5. An inspired scripture, in the lineage of the Bible

Scriptures have exerted a powerful influence over human culture for thousands of years, and it is no wonder why: If a book really did contain Heaven's will for the earth, then it would have every right to tower over our landscape and shape our lives and our civilizations. We all know the classic pattern, especially as it has manifested in the West: A book appears, which was written by specially chosen human messengers working under divine inspiration. This book is seen as literally putting the divine will on paper, and so its words carry an exalted power and authority for its followers, becoming their guide in personal, social, and religious matters.

A Course in Miracles fits this pattern perfectly, in two obvious ways. First, its story gives the appearance that it was written by a specially chosen messenger, in this case not merely under divine inspiration, but via direct dictation. In this sense, the Course is like the Islamic Koran, which, according to tradition, is comprised of direct revelations sent down from God to a single passive receiver, Muhammad. Second, the Course has taken on the kind of authority among its followers which is the defining characteristic of scripture. Once again, Dutch scholar Wouter Hanegraaff echoes this view:

If we were to select a single text as "sacred scripture" in the New Age movement, the sheer awe and reverence with which the Course...is discussed by its devotees would make this huge volume the most obvious choice. Indeed, it is among those channeled texts which refute the often-heard opinion that channeling only results in trivialities. 15

The Course clearly appears to see itself in the line or lineage of the West's primary scripture. It frequently refers to the Bible (containing over eight hundred allusions to biblical passages), uses terms and symbols from the biblical tradition (about three dozen by my count), and has the same major figure (Jesus).

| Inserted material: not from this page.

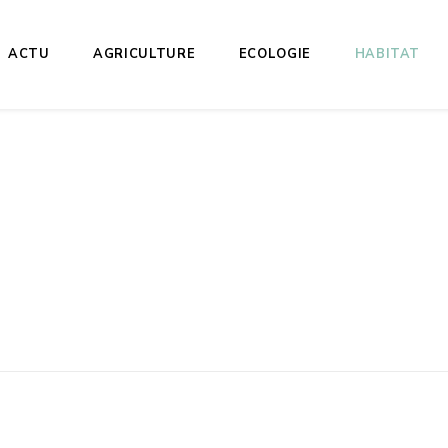
ACTU
AGRICULTURE
ECOLOGIE
HABITAT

The Course, however, sees itself as possessing an authority greater than that of the Bible. It demonstrates this in hundreds of biblical allusions in which its author feels no compunction about selectively affirming certain biblical themes while freely correcting others. For instance, consider this familiar Bible verse: "God is not mocked; for whatsoever a man soweth, that shall he also reap." 16 Here is the Course's reinterpretation: "'God is not mocked' is not a warning but a reassurance. God would be mocked if any of His creations lacked holiness." 17 To show what a dramatic reinterpretation this represents, let us draw out the meaning of both passages:

Original meaning: Be warned-when you break God's Laws, His power still has the last word. He will make sure you pay for your sins.

Course reinterpretation: Be reassured-when you appear to turn yourself into a sinner, God's power still has the final say on who you are. You are still His holy Son.

Here, the same affirmation that "God is not mocked" yields precisely opposite views of God's relationship with sin: "He will not allow sin to go unpunished" versus "He will not allow sin to be real." And this reveals the Course's main problem with the God of the Bible. In its view, a God Who allows sin to be real and is then compelled to respond to it with wrath is not a God of Love. The Course agrees with, and often quotes, the biblical declaration that God is Love, but it goes further than the Bible in emphasizing that God is only Love. 18

In addition to frequently overriding the Bible's authority, the Course also never binds its students to the authority of the Bible. Nowhere, for instance, are students urged to observe the Jewish Sabbath or practice Christian baptism. Instead, the Course charts a new way, a new spiritual path, whose authority is contained completely inside its own covers, as well as in the presence of the Holy Spirit within each student's heart.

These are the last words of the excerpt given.